How to complete this task —
An exact reproduction of all the data is needed, with no images in it.

### Supplied material

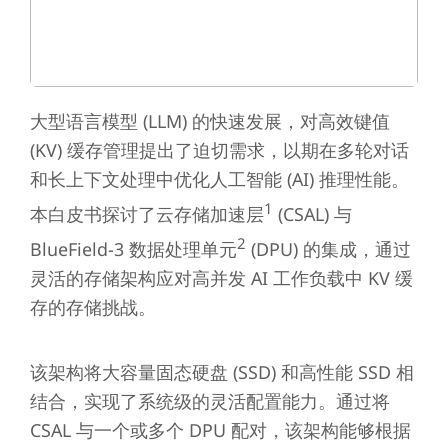
大型语言模型 (LLM) 的快速发展，对高效键值
(KV) 缓存管理提出了迫切需求，以期在多轮对话
和长上下文处理中优化人工智能 (AI) 推理性能。
1
本白皮书探讨了云存储加速层
(CSAL) 与
2
BlueField-3 数据处理单元
(DPU) 的集成，通过
灵活的存储架构应对高并发 AI 工作负载中 KV 缓
存的存储挑战。
该架构将大容量固态硬盘 (SSD) 和高性能 SSD 相
结合，实现了系统级的灵活配置能力。通过将
CSAL 与一个或多个 DPU 配对，该架构能够根据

######

Answer space —
大型语言模型 (LLM) 的快速发展，对高效键值
(KV) 缓存管理提出了迫切需求，以期在多轮对话
和长上下文处理中优化人工智能 (AI) 推理性能。
1
本白皮书探讨了云存储加速层
(CSAL) 与
2
BlueField-3 数据处理单元
(DPU) 的集成，通过
灵活的存储架构应对高并发 AI 工作负载中 KV 缓
存的存储挑战。
该架构将大容量固态硬盘 (SSD) 和高性能 SSD 相
结合，实现了系统级的灵活配置能力。通过将
CSAL 与一个或多个 DPU 配对，该架构能够根据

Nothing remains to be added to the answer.